Doch es gibt auch berührende Augenblicke, in denen die Härte des Krieges durchbricht: Etwa eine Beerdigungsszene oder ein Moment im Klassenzimmer, als ein Mädchen weinend auf das Porträt ihres Vaters blickt, das neben den Bildern weiterer Soldatenväter an der Wand hängt. Ihre Freundinnen umarmen sie, die Lehrerin spricht ihr tröstende Worte zu. In diesen Szenen wird die Schwere der Situation besonders spürbar – und auch wenn der Film insgesamt von Hoffnung und Widerstand geprägt ist, bleibt die Tragödie des Krieges stets präsent.
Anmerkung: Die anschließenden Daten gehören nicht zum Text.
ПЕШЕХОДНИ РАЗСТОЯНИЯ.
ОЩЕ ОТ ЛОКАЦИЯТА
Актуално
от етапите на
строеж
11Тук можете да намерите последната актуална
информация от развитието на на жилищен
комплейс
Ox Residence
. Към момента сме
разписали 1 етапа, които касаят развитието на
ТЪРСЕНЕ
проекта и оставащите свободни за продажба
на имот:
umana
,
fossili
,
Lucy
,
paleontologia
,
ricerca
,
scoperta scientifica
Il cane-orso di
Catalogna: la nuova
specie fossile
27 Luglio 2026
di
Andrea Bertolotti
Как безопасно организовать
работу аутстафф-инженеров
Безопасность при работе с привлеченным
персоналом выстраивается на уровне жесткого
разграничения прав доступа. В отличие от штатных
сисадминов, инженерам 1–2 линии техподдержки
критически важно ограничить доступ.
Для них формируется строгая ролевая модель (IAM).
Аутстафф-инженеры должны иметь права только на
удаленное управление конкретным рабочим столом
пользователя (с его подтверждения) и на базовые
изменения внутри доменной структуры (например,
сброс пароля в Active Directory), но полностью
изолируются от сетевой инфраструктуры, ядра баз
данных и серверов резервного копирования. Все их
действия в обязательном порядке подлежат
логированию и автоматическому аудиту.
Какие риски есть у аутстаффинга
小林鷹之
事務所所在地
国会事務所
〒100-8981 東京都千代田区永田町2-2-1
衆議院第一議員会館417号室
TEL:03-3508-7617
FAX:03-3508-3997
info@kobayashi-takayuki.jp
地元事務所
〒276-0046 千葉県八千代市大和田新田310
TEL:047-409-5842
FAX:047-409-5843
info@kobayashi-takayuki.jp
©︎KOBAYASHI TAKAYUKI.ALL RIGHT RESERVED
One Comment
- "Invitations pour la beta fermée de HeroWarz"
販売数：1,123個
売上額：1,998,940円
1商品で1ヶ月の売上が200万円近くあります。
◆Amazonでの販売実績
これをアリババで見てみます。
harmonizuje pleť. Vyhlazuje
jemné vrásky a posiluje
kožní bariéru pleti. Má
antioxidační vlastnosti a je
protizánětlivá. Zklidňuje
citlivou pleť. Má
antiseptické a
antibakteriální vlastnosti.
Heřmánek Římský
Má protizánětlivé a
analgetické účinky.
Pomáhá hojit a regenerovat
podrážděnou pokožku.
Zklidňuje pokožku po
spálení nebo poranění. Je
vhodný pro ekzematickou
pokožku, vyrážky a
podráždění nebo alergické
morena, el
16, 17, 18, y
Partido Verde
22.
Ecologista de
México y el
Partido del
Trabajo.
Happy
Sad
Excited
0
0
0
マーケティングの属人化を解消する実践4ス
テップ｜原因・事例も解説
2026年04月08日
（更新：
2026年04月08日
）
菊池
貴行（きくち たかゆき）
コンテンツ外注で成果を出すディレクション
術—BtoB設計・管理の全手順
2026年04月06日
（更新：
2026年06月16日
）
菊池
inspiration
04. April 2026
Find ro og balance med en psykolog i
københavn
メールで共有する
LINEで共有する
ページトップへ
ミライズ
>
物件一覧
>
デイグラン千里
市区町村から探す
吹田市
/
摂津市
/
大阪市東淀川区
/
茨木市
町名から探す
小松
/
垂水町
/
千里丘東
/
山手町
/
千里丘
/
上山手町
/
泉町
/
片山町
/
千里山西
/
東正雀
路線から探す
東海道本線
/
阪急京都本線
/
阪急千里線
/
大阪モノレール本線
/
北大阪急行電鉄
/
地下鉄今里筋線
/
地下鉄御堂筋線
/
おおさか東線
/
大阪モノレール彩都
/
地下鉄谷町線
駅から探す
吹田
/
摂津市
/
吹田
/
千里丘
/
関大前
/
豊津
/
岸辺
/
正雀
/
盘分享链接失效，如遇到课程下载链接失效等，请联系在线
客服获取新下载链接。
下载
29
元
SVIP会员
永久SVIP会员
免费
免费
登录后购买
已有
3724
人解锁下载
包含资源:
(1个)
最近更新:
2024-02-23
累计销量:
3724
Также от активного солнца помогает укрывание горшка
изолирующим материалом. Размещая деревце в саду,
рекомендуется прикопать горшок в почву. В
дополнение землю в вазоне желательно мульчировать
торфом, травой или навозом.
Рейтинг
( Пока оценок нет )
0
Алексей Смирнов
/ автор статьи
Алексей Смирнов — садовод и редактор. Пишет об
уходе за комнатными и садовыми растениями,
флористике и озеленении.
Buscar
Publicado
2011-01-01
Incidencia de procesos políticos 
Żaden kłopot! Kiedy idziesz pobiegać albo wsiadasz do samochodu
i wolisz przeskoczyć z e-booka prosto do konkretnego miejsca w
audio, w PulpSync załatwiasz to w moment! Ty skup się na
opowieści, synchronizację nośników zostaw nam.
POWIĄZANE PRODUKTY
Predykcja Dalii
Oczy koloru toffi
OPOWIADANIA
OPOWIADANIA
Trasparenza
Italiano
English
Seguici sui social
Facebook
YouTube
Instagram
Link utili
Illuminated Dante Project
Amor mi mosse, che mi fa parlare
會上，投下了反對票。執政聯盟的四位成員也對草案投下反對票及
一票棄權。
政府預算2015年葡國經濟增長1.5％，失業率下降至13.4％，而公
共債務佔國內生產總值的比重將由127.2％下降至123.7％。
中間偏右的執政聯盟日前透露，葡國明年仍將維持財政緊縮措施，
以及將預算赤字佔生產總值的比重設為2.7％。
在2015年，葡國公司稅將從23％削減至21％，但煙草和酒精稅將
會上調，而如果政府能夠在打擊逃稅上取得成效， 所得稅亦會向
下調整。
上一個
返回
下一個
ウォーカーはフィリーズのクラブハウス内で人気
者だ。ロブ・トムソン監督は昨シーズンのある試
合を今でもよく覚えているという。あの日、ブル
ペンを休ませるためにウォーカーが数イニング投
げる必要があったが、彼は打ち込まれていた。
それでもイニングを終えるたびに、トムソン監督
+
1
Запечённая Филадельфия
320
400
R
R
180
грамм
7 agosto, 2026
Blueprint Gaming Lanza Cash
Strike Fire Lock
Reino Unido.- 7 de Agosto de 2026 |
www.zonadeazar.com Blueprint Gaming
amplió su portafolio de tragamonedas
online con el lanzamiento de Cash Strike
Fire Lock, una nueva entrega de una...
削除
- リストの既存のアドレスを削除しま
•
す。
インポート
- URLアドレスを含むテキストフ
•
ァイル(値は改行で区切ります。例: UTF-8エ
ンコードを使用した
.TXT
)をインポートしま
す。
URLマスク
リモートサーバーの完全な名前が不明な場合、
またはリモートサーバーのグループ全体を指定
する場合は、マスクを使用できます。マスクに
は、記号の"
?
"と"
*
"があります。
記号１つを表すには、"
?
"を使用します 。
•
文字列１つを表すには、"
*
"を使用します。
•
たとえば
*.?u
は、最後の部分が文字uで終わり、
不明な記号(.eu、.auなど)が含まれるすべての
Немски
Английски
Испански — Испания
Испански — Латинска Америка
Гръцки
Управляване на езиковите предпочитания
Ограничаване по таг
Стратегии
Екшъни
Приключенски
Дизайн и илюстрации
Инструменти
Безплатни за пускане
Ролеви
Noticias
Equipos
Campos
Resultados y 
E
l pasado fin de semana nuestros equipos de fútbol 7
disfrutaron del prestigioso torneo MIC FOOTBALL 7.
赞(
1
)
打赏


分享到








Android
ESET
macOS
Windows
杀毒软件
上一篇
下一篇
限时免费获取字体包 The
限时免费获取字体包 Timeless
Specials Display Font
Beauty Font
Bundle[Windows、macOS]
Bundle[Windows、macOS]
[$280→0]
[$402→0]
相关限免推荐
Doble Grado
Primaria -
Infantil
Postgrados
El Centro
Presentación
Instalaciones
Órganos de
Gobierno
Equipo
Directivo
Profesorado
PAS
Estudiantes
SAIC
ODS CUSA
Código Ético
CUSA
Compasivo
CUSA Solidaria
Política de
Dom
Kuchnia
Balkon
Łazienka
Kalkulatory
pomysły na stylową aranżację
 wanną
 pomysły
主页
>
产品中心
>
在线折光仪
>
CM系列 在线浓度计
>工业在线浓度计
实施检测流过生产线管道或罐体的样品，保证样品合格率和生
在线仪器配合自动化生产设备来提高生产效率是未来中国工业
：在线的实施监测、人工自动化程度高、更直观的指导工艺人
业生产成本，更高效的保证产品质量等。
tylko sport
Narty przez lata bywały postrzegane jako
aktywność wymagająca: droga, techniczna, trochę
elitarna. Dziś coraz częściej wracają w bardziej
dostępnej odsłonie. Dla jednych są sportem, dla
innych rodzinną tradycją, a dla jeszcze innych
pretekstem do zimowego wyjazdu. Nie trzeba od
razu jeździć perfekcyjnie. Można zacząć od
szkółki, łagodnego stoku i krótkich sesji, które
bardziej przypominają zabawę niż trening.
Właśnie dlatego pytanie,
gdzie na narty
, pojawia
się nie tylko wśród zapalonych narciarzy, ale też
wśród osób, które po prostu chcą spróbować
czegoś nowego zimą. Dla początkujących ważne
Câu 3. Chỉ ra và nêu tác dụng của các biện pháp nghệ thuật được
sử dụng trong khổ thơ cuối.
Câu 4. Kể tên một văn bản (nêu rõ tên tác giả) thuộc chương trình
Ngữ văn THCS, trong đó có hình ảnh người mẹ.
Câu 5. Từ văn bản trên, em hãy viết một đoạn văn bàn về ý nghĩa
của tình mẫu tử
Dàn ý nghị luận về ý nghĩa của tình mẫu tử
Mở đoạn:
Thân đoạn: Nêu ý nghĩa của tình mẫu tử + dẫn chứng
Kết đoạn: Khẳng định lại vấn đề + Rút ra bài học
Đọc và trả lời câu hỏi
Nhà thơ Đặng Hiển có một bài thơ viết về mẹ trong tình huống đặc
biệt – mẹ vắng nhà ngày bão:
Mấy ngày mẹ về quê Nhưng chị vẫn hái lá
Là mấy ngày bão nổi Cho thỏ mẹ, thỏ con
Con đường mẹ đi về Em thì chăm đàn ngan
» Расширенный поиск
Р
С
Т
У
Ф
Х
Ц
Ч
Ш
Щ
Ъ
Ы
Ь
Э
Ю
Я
„Wir wollten diesen Krieg nicht kämpfen“
„Timestamp“ zeigt in seiner ruhigen, fast poetischen Beobachtung die Unvermeidlichkeit der Auswirkungen des Krieges auf die Psyche der Menschen, ohne sich in sentimentalen Momenten zu verlieren. Ein Gespräch mit einer Soldatin, die den Schüler:innen die Realität des Krieges näherbringt, ist ebenso Teil des Films: „Wir wollten diesen Krieg nicht kämpfen“, sagt sie, und auch, dass kein Soldat wirklich mit dem Erlebten zurechtkommen kann.
„Timestamp“ ist ein kraftvolles Porträt der ukrainischen Gesellschaft im Kriegszustand. Er bringt den Zuschauer:innen die Stärke der Menschen näher, die sich trotz Bedrohung und Verlust weigern, ihre Menschlichkeit aufzugeben und stolz darauf sind, ihre ukrainische Sprache und Kultur zu bewahren. Insbesondere vor dem Hintergrund der jüngsten Äußerungen von Präsident Trump, der einen schnellen Friedensschluss mit Russland fordert und den ukrainischen Präsidenten Wolodymyr Selenskyj zuletzt als „Diktator ohne Wahlen“ bezeichnete, wird bei der Premiere von „Timestamp“ noch einmal umso deutlicher, was für die Menschen in der Ukraine auf dem Spiel steht.
„Timestamp“ ist übrigens der erste Beitrag eine:r ukrainischen Regisseur:in im Berlinale-Wettbewerb seit 28 Jahren. Und wer weiß – immerhin hatte im letzten Jahr mit „Dahomey“ auch überraschend ein Dokumentarfilm den Goldenen Bären gewonnen.